MATERIAL PROVIDED:
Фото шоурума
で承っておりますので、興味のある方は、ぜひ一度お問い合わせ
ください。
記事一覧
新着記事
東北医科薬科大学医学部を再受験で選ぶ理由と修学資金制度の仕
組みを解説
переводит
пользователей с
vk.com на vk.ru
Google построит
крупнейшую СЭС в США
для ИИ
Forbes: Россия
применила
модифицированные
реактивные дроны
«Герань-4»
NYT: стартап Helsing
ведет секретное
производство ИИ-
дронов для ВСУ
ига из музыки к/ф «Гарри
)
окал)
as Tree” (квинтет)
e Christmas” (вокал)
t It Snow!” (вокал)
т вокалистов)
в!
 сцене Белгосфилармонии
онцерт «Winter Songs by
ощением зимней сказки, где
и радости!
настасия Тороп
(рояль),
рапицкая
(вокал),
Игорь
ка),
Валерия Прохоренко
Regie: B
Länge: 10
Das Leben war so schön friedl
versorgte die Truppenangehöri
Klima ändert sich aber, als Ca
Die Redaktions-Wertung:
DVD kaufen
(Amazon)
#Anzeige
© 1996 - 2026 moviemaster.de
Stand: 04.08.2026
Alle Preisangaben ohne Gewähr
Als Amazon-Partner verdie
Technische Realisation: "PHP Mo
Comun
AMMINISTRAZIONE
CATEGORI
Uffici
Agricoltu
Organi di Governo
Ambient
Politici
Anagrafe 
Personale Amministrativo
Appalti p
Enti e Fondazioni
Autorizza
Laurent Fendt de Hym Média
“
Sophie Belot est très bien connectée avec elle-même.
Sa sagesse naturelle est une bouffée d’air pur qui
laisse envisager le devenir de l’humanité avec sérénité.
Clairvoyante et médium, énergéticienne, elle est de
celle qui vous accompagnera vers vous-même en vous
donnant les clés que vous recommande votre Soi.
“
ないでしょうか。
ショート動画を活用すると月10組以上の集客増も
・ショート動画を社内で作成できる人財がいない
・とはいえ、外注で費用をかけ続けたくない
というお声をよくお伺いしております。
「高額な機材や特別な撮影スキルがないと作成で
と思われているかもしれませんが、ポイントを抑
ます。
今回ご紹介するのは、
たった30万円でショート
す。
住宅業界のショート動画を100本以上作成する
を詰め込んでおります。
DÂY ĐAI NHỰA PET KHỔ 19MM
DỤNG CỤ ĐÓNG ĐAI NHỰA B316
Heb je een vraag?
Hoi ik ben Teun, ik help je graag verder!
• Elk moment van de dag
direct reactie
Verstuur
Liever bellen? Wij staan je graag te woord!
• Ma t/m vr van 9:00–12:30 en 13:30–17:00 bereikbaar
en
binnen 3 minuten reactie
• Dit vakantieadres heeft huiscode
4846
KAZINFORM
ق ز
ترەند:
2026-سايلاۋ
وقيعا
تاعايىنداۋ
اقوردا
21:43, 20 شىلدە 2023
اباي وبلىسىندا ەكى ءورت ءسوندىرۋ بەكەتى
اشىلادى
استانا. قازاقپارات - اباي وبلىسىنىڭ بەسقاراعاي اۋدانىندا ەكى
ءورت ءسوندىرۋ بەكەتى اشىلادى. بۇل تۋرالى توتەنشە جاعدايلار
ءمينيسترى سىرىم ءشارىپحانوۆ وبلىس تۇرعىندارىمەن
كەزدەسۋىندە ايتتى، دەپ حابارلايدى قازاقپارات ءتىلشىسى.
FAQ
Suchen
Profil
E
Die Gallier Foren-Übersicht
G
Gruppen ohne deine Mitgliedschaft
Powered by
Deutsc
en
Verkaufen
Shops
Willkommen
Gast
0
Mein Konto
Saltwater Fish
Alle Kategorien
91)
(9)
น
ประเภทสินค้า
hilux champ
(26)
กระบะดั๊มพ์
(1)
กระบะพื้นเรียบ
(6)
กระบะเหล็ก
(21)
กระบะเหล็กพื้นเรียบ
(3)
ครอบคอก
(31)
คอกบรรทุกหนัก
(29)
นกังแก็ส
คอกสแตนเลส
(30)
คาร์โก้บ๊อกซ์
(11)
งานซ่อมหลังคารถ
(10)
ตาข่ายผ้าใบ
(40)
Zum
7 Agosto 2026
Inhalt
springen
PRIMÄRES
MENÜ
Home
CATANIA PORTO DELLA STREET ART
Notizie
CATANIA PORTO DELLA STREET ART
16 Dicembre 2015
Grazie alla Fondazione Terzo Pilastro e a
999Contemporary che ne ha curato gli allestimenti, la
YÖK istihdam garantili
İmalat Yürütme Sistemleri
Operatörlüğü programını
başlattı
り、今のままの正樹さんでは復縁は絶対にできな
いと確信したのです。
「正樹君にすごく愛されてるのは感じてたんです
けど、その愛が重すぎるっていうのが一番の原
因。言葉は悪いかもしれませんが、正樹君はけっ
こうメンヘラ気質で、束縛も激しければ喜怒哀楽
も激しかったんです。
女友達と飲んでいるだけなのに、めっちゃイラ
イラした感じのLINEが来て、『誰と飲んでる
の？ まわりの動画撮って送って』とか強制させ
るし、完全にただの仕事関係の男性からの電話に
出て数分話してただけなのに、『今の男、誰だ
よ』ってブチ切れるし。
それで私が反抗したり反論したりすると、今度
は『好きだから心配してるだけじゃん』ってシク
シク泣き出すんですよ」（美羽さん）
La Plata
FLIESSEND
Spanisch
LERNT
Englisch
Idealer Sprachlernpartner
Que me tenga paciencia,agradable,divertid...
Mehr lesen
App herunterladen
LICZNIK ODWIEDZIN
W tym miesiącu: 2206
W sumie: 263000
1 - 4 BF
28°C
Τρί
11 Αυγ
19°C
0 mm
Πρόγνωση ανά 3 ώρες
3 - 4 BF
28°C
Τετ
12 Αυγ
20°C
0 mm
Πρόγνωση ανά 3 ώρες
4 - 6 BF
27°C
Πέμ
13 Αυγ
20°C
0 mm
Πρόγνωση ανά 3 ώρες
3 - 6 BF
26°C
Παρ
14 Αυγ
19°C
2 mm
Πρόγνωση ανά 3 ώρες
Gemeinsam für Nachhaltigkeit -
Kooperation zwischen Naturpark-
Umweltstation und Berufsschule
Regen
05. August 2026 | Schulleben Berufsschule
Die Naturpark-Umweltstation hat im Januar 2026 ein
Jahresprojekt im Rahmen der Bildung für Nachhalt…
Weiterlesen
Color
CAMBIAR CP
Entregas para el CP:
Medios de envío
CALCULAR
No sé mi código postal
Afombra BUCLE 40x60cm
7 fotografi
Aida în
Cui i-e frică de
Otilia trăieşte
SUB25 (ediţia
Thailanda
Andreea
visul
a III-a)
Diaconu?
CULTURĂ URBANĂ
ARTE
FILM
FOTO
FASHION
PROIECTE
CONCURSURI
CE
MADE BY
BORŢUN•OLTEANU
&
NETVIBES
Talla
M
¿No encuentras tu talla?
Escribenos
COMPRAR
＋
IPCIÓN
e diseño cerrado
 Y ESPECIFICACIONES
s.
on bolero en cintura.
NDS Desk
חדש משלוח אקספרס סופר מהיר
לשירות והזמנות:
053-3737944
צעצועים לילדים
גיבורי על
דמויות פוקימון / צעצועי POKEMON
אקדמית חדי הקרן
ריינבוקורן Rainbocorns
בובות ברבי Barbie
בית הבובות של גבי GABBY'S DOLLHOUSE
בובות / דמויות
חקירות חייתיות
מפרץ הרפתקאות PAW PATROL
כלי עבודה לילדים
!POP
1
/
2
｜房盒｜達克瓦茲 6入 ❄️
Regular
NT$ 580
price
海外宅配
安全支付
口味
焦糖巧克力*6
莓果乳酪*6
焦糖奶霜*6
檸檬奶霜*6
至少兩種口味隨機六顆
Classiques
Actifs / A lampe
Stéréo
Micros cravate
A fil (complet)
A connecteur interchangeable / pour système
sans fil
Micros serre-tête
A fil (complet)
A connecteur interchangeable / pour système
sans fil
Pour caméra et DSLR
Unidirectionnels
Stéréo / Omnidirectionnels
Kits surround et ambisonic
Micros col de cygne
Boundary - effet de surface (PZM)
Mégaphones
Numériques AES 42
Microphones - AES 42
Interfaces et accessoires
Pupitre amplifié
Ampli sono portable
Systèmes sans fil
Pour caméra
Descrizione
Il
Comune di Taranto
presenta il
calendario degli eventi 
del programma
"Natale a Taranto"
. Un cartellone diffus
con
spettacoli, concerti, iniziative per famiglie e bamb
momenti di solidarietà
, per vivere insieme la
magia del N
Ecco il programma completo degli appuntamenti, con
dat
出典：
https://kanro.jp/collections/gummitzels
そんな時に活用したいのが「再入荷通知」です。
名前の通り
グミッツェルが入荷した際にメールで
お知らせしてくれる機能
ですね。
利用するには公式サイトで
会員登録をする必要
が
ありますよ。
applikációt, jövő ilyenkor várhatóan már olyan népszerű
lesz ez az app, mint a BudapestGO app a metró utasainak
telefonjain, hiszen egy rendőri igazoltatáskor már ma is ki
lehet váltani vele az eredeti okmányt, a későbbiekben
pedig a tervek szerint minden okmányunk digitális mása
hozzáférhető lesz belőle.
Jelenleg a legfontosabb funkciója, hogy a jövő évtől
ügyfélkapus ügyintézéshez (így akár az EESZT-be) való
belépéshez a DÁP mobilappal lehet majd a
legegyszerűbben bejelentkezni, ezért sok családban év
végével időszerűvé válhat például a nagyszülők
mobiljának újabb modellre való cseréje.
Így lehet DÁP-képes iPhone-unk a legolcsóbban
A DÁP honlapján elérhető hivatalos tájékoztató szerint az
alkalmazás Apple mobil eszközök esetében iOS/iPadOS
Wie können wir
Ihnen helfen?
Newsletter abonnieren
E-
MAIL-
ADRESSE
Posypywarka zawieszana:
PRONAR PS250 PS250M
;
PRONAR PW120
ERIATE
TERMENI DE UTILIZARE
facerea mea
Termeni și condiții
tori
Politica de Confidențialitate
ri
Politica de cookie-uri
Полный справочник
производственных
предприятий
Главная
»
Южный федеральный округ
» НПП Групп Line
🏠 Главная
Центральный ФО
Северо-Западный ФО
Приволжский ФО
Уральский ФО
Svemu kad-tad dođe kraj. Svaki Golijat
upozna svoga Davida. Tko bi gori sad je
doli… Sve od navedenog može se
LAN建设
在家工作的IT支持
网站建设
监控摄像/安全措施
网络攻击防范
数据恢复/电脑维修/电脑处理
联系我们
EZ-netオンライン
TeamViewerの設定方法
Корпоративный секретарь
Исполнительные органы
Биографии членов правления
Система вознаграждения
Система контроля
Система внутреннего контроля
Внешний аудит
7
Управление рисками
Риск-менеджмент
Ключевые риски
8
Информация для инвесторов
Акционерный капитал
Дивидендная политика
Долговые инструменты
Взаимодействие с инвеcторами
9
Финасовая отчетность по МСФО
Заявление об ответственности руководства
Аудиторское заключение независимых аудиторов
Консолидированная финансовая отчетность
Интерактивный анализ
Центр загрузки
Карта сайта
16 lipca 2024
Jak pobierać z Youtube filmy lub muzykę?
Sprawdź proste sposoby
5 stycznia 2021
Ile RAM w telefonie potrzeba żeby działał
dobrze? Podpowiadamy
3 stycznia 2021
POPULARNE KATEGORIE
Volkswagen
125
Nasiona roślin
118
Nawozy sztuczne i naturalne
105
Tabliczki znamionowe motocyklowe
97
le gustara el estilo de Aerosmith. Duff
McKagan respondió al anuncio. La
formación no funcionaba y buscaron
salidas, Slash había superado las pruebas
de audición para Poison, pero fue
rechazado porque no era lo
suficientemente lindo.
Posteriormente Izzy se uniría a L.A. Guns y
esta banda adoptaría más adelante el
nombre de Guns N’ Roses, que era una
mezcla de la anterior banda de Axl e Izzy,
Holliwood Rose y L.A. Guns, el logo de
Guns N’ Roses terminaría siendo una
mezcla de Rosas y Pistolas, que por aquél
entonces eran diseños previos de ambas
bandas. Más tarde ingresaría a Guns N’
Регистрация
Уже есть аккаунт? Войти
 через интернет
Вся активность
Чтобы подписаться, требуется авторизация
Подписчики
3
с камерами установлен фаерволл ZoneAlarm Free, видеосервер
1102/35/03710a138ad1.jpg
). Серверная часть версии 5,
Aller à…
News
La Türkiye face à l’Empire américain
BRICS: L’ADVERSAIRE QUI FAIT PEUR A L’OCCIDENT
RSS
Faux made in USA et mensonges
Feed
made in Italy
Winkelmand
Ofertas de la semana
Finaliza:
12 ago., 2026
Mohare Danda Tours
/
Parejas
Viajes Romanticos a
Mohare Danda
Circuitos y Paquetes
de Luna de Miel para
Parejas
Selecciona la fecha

EXERCISE:
Ending with the line containing "дронов для ВСУ", please print exactly the lines of the material above from its first line onward, and nothing else.

OUTPUT BELOW:
Фото шоурума
で承っておりますので、興味のある方は、ぜひ一度お問い合わせ
ください。
記事一覧
新着記事
東北医科薬科大学医学部を再受験で選ぶ理由と修学資金制度の仕
組みを解説
переводит
пользователей с
vk.com на vk.ru
Google построит
крупнейшую СЭС в США
для ИИ
Forbes: Россия
применила
модифицированные
реактивные дроны
«Герань-4»
NYT: стартап Helsing
ведет секретное
производство ИИ-
дронов для ВСУ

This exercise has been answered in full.